— GIVEN MATERIAL —
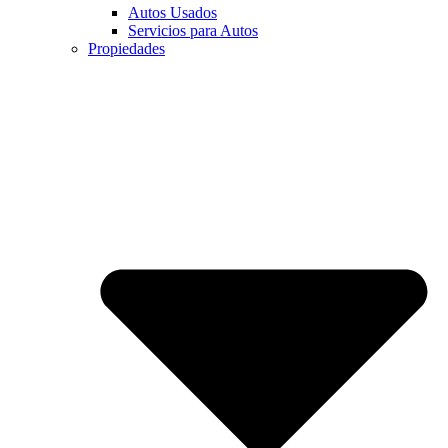
Autos Usados
Servicios para Autos
Propiedades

— WHAT YOU WILL DO —
Nothing but the listing, copied exactly and stripped of its images, should appear in the response.

— ANSWER BOX —
Autos Usados
Servicios para Autos
Propiedades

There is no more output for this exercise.